*WORK TO COMPLETE*: Your task is to copy every line below that contains the word "Done".

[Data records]
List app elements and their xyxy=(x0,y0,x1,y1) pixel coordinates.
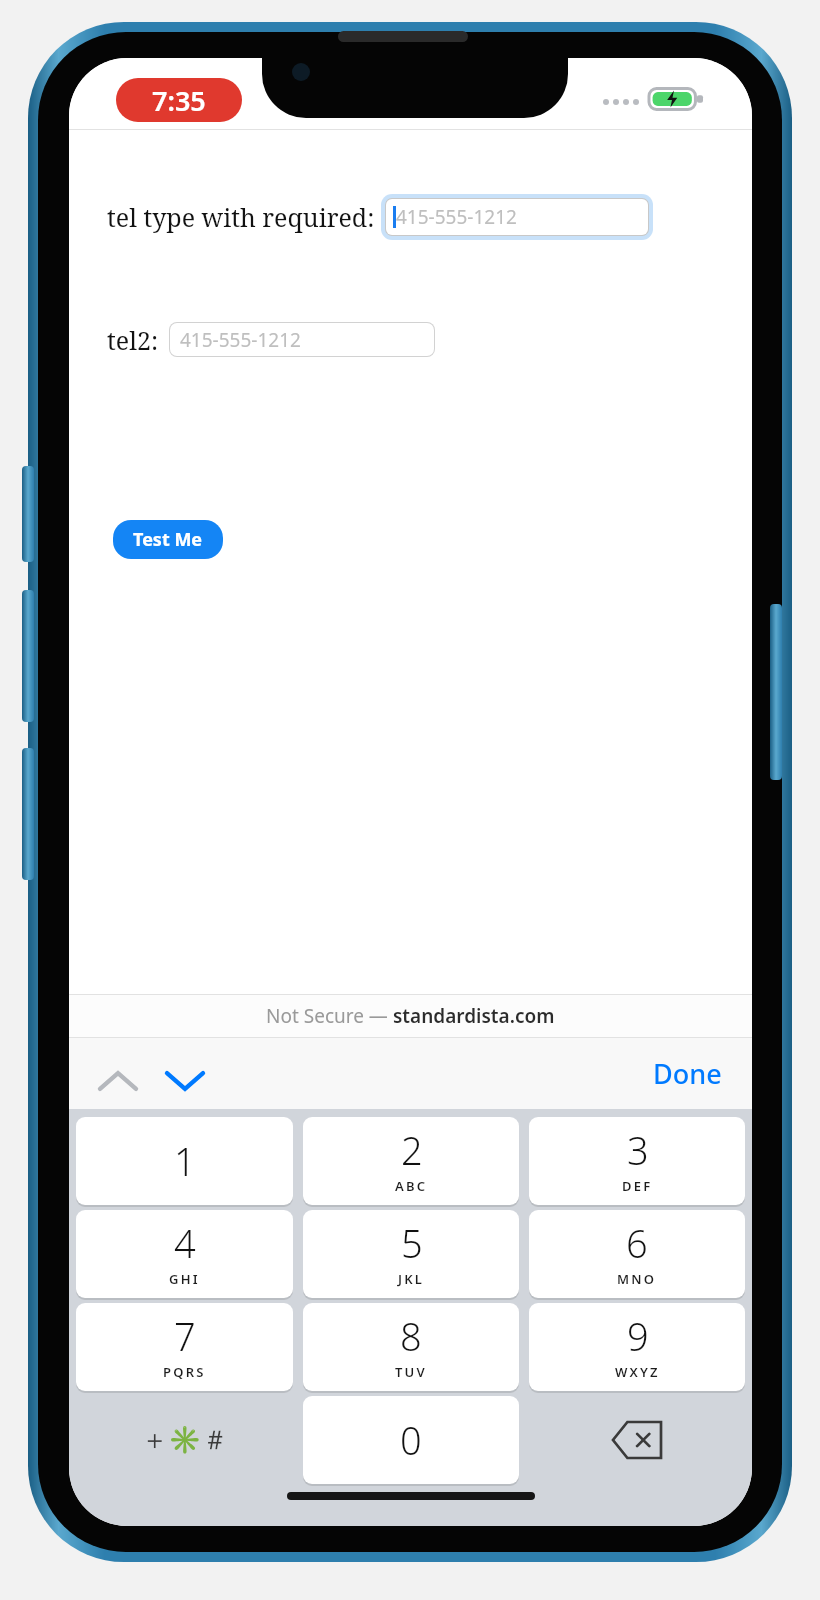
staticText: 1 xyxy=(174,1135,196,1187)
staticText: 2 xyxy=(401,1124,423,1176)
staticText: 0 xyxy=(400,1414,422,1466)
button[interactable]: 1 xyxy=(76,1117,293,1205)
button[interactable]: 6 xyxy=(529,1210,745,1298)
button[interactable]: 415-555-1212 xyxy=(170,323,434,356)
button[interactable]: 0 xyxy=(303,1396,519,1484)
staticText: 3 xyxy=(627,1124,649,1176)
staticText: 7:35 xyxy=(152,82,206,119)
staticText: JKL xyxy=(398,1270,425,1288)
staticText: 9 xyxy=(627,1310,649,1362)
button[interactable]: 7 xyxy=(76,1303,293,1391)
button[interactable]: 7:35 xyxy=(116,78,242,122)
button[interactable]: 3 xyxy=(529,1117,745,1205)
staticText: WXYZ xyxy=(615,1363,660,1381)
button[interactable]: Next field xyxy=(156,1052,214,1110)
button[interactable]: 9 xyxy=(529,1303,745,1391)
button[interactable]: 5 xyxy=(303,1210,519,1298)
staticText: Not Secure — xyxy=(266,1003,393,1029)
other: Battery charging xyxy=(649,84,703,114)
staticText: Done xyxy=(653,1055,722,1092)
staticText: 8 xyxy=(400,1310,422,1362)
staticText: MNO xyxy=(617,1270,657,1288)
staticText: 4 xyxy=(174,1217,196,1269)
button[interactable]: Delete xyxy=(529,1396,745,1484)
button[interactable]: 4 xyxy=(76,1210,293,1298)
staticText: 415-555-1212 xyxy=(396,204,517,230)
staticText: standardista.com xyxy=(393,1003,555,1029)
staticText: Test Me xyxy=(133,527,203,552)
staticText: 6 xyxy=(626,1217,648,1269)
staticText: 5 xyxy=(401,1217,423,1269)
staticText: DEF xyxy=(622,1177,653,1195)
button[interactable]: ＋✳︎＃ xyxy=(76,1396,293,1484)
staticText: 7 xyxy=(174,1310,196,1362)
button[interactable]: 2 xyxy=(303,1117,519,1205)
staticText: tel2: xyxy=(107,323,159,357)
staticText: ABC xyxy=(395,1177,428,1195)
staticText: PQRS xyxy=(163,1363,206,1381)
staticText: ＋✳︎＃ xyxy=(141,1423,229,1457)
button[interactable]: Done xyxy=(645,1049,730,1098)
staticText: TUV xyxy=(395,1363,427,1381)
button[interactable]: Previous field xyxy=(89,1052,147,1110)
button[interactable]: Not Secure — xyxy=(254,999,567,1033)
staticText: GHI xyxy=(169,1270,200,1288)
button[interactable]: 415-555-1212 xyxy=(386,199,648,235)
staticText: 415-555-1212 xyxy=(180,327,301,353)
staticText: tel type with required: xyxy=(107,200,375,234)
button[interactable]: 8 xyxy=(303,1303,519,1391)
button[interactable]: Test Me xyxy=(113,520,223,559)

*RESULT BELOW*:
staticText: Done xyxy=(653,1055,722,1092)
button[interactable]: Done xyxy=(645,1049,730,1098)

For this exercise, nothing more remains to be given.